**Your task:**
Every line from the one containing "מבחן רכב משא כבד (C)" to the end of the listing below should be transcribed exactly, and no line outside that span should appear.

**Information provided:**
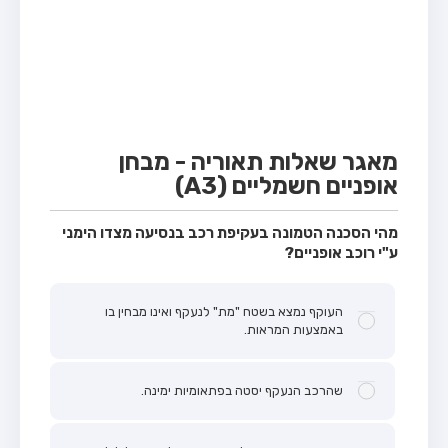
מבחן טרקטור (1)
מבחן רכב משא קל (C1)
מבחן רכב משא כבד (C)
מבחן רכב ציבורי (D)
מבחן אופניים חשמליים (A3)
מאגר שאלות תאוריה - מבחן
אופניים חשמליים (A3)
קורס תאוריה
ספר תאוריה
מהי הסכנה הטמונה בעקיפת רכב בנסיעה מצדו הימני
ע"י רוכב אופניים?
אודות
צור קשר
העוקף נמצא בשטח "מת" לנעקף ואינו מבחין בו
באמצעות המראות.
שהרכב הנעקף יסטה בפתאומיות ימינה.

**Solution below:**
מבחן רכב משא כבד (C)
מבחן רכב ציבורי (D)
מבחן אופניים חשמליים (A3)
מאגר שאלות תאוריה - מבחן
אופניים חשמליים (A3)
קורס תאוריה
ספר תאוריה
מהי הסכנה הטמונה בעקיפת רכב בנסיעה מצדו הימני
ע"י רוכב אופניים?
אודות
צור קשר
העוקף נמצא בשטח "מת" לנעקף ואינו מבחין בו
באמצעות המראות.
שהרכב הנעקף יסטה בפתאומיות ימינה.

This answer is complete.